Open engineering consortium MLCommons has published the results for its machine learning inference performance benchmark suite, MLPerf Inference v1.0. The results gauged how quickly a trained neural network can process new data for a wide range of applications on various form factors and a system power measurement methodology, the MLCommons statement said. The latest benchmark includes 1,994 performance and 862 power efficiency results for leading ML inference systems.
The foundation of MLCommons was laid in 2018 after a group of researchers and engineers released MLPerf, a benchmark for measuring the speed of machine learning software and hardware. The companies including AMD, Baidu, Google, Intel and researchers from Harvard University, Stanford University, University of California Berkeley, University of Minnesota, and the University of Toronto had backed the initiative. Last December, MLCommons was launched.
Towards an efficient system
MLCommons brought together diverse companies and organisations to create vast public databases for AI training, allowing researchers from all over the world to collaborate at a higher level and advance the field as a whole. The submissions were received from Alibaba, Centaur, DellEMC, EdgeCortix, Fujitsu, Gigabyte, HPE, Inspur, Intel, Krai, Lenovo, Moblin, Neuchips, Nvidia, Qualcomm, Supermicro and Xilinx.
The system power measurement methodology was developed in collaboration with Standard Performance Evaluation Corp. (SPEC), a non-profit corporation formed to create standardised benchmarks and tools to assess computing systems’ performance and energy efficiency.

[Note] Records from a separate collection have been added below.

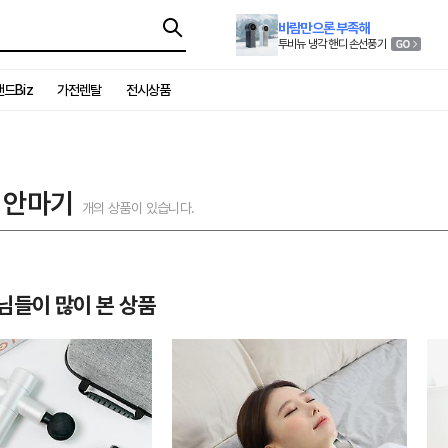
바람만으론 부족해
투비뉴 냉각 핸디 손선풍기
드Biz
가전렌탈
전시상품
 안마기
개의 상품이 있습니다.
님들이 많이 본 상품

“As we look at the accelerating adoption of machine learning, AI, and the anticipated scale of ML projects, the ability to measure power consumption in ML environments will be crucial for sustainability goals across the globe,” said Klaus-Dieter Lange, SPEC Power Committee Chair.
MLCommons built MLPerf in the best tradition of vendor-neutral standardised benchmarks, and SPEC is excited to be a partner in their development process. We look forward to extensive adoption of this extremely valuable benchmark, added Lange.
Apart from this addition of the power category, MLPerf also made two small rule changes. “One is that for data centre submissions, we require that any external memory be protected with ECC. And we also adjusted the minimum runtime to better capture sort of equilibrium behaviour,” said David Kanter, Executive Director of MLCommons.
The report is released every year. As per Kanter, there’s a gap of six months between the inference and training. However, one cycle was missed last year due to the pandemic.
The different scenarios and MLPerf models used in the latest inference exercise:
The annual benchmark tests offer chip vendors and system developers an opportunity to showcase how well they can do a representative set of machine learning tasks. NVIDIA is the only company to make submissions in all three tests conducted so far. Last year and this year, NVIDIA achieved record-breaking success in every category with its newly launched A30 and A10 GPUs.
“As AI continues to transform every industry, MLPerf is becoming an even more important tool for companies to make informed decisions on their IT infrastructure investments,” said Ian Buck, General Manager and Vice President of Accelerated Computing at NVIDIA.
He further added, “Now, with every major OEM submitting MLPerf results, NVIDIA and our partners are focusing not only on delivering world-leading performance for AI but on democratising AI with a coming wave of enterprise servers powered by our new A30 and A10 GPUs.”
The industry needs a mutually agreed-upon range of best practices and metrics to promote the ongoing growth, deployment, and sharing of machine learning and AI technologies and assess quality, speed, and reliability. Moreover, reproducibility is a challenge in ML. MLCommons benchmarks will help advance the field and also save others from reinventing the wheel.